The case-based session covers some of the common ethical conflicts students encounter during their clinical rotation and gives them an opportunity to explore their reactions to difficult cases and struggles with developing resolutions.

The aim is to go beyond a dry recitation of ethical principles. Rather, we want to show students that just as they need encounters with real patients to develop their clinical reasoning, they need similar experiences with patients to develop their ethical reasoning skills.

Medical students also need to learn that medicine is an innately moral endeavor. Not that doctors should go around “moralizing” or be in the business of imposing their personal morality on their patients—far from it. A sensitive physician recognizes the complexity and variability of people’s ethical and moral positions.

Rather, it means that if you choose to be in the business of caring for the sick and vulnerable, sometimes you will be called to make difficult choices that test not just your intellect but also your conscience. Furthermore, if you accept the enormous responsibilities and privileges that come with being a doctor, you must understand that patients and society will look to you for more than competence and empathy. They want to know that you will always try your best to do the right thing.

We want to show students that just as they need encounters with real patients to develop their clinical reasoning, they need similar experiences with patients to develop their ethical reasoning skills. 

Legendary clinician and educator Dr. William Osler said of clinical medicine, it’s “learned at the bedside, not in the classroom.” I believe the same is true of medical ethics.

Learning to manage ethical dilemmas that arise from patient care requires more than a knowledge of abstract ethical principles gleaned from philosophy textbooks. It requires a bit of what Aristotle referred to as “phronesis.”

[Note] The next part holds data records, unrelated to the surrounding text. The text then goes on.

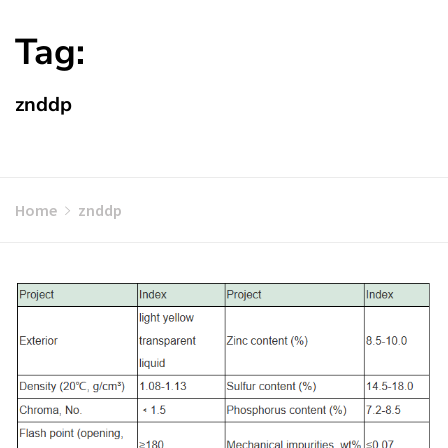
Tag:
znddp
Home
znddp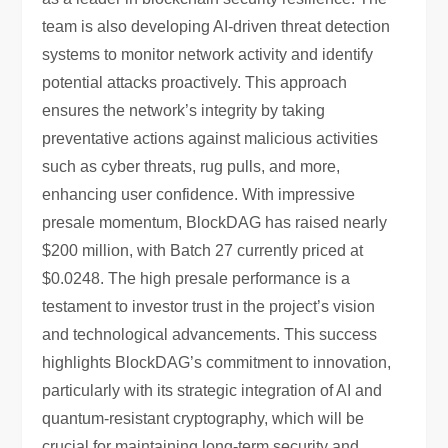
team is also developing AI-driven threat detection
systems to monitor network activity and identify
potential attacks proactively. This approach
ensures the network’s integrity by taking
preventative actions against malicious activities
such as cyber threats, rug pulls, and more,
enhancing user confidence. With impressive
presale momentum, BlockDAG has raised nearly
$200 million, with Batch 27 currently priced at
$0.0248. The high presale performance is a
testament to investor trust in the project’s vision
and technological advancements. This success
highlights BlockDAG’s commitment to innovation,
particularly with its strategic integration of AI and
quantum-resistant cryptography, which will be
crucial for maintaining long-term security and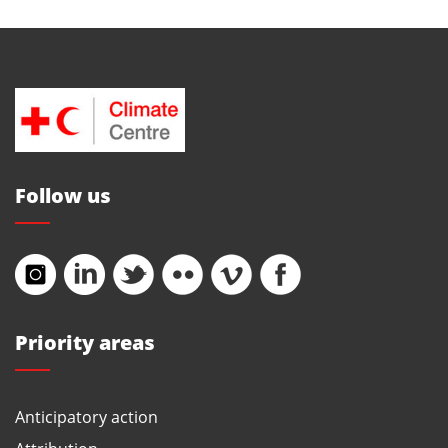
Follow us
Priority areas
Anticipatory action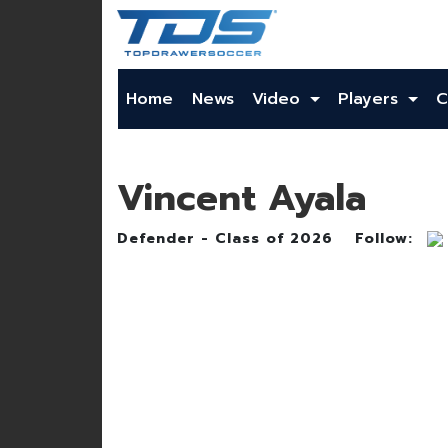
Home
News
Video
Players
C
Vincent Ayala
Defender - Class of 2026
Follow: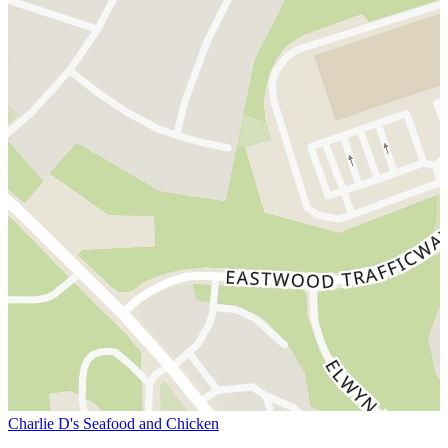
Charlie D's Seafood and Chicken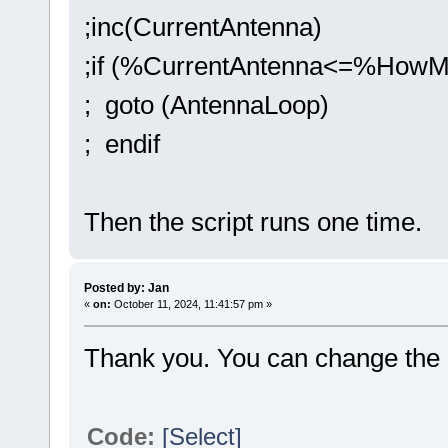
;inc(CurrentAntenna)
;if (%CurrentAntenna<=%HowM
; goto (AntennaLoop)
; endif
Then the script runs one time.
Posted by: Jan
«
on:
October 11, 2024, 11:41:57 pm »
Thank you. You can change the 
Code:
[Select]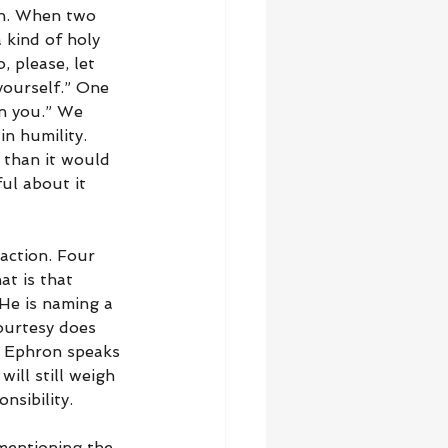
in. When two 
 kind of holy 
 please, let 
yourself.” One 
en you.” We 
n humility. 
 than it would 
ul about it 
action. Four 
t is that 
He is naming a 
ourtesy does 
. Ephron speaks 
ll still weigh 
nsibility.
 mentioning the 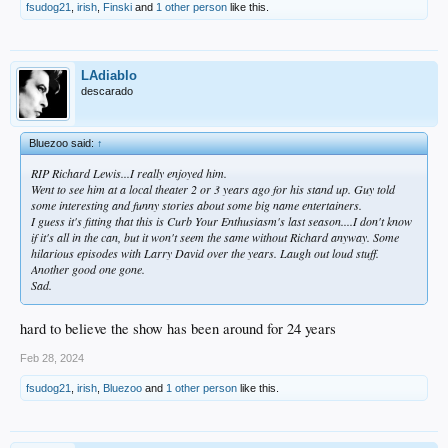
fsudog21
,
irish
,
Finski
and
1 other person
like this.
LAdiablo
descarado
Bluezoo said:
↑
RIP Richard Lewis...I really enjoyed him.
Went to see him at a local theater 2 or 3 years ago for his stand up. Guy told
some interesting and funny stories about some big name entertainers.
I guess it's fitting that this is Curb Your Enthusiasm's last season....I don't know
if it's all in the can, but it won't seem the same without Richard anyway. Some
hilarious episodes with Larry David over the years. Laugh out loud stuff.
Another good one gone.
Sad.
hard to believe the show has been around for 24 years
Feb 28, 2024
fsudog21
,
irish
,
Bluezoo
and
1 other person
like this.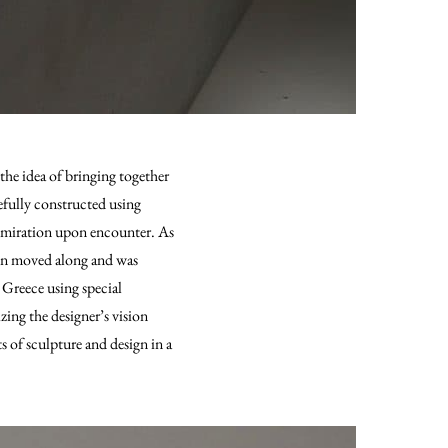
he idea of bringing together
efully constructed using
 admiration upon encounter. As
ion moved along and was
 Greece using special
zing the designer’s vision
 of sculpture and design in a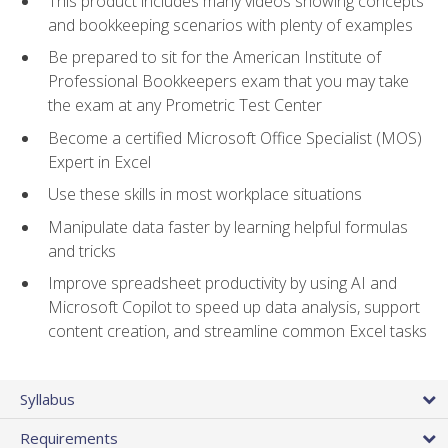
This product includes many videos showing concepts
and bookkeeping scenarios with plenty of examples
Be prepared to sit for the American Institute of
Professional Bookkeepers exam that you may take
the exam at any Prometric Test Center
Become a certified Microsoft Office Specialist (MOS)
Expert in Excel
Use these skills in most workplace situations
Manipulate data faster by learning helpful formulas
and tricks
Improve spreadsheet productivity by using AI and
Microsoft Copilot to speed up data analysis, support
content creation, and streamline common Excel tasks
Syllabus
Requirements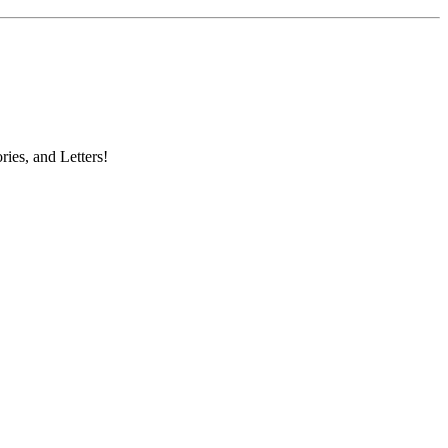
ries, and Letters!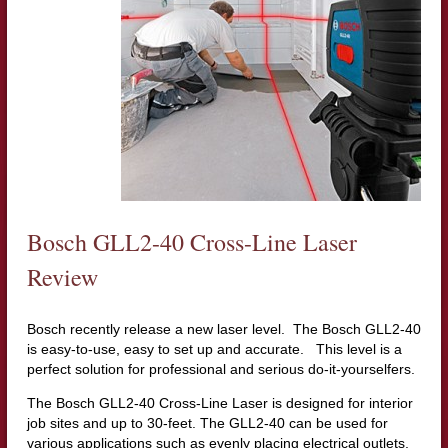
Bosch GLL2-40 Cross-Line Laser
Review
Bosch recently release a new laser level. The Bosch GLL2-40
is easy-to-use, easy to set up and accurate. This level is a
perfect solution for professional and serious do-it-yourselfers.
The Bosch GLL2-40 Cross-Line Laser is designed for interior
job sites and up to 30-feet. The GLL2-40 can be used for
various applications such as evenly placing electrical outlets,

Best translated as “practical wisdom,” phronesis is nothing less than the ability to perceive what’s required, in feeling and action, in each situation. Alas, there’s no listing in the course bulletin for phronesis, and it’s not tested by any board exam. Yet, it’s the essential ingredient, or special sauce, of managing difficult ethical conflicts.

Physicians with phronesis know that each ethical quandary they confront is more than a clash of theoretical principles. It involves real people in utterly unique situations. The wisdom needed to navigate these dilemmas well only can be acquired from direct experience and real-time mentoring.

Only when ethics education is brought out of the classroom and to the bedside can we expect the next generation of physicians to develop the skills to cope with the complex ethical problems they will face today and the novel problems of the future.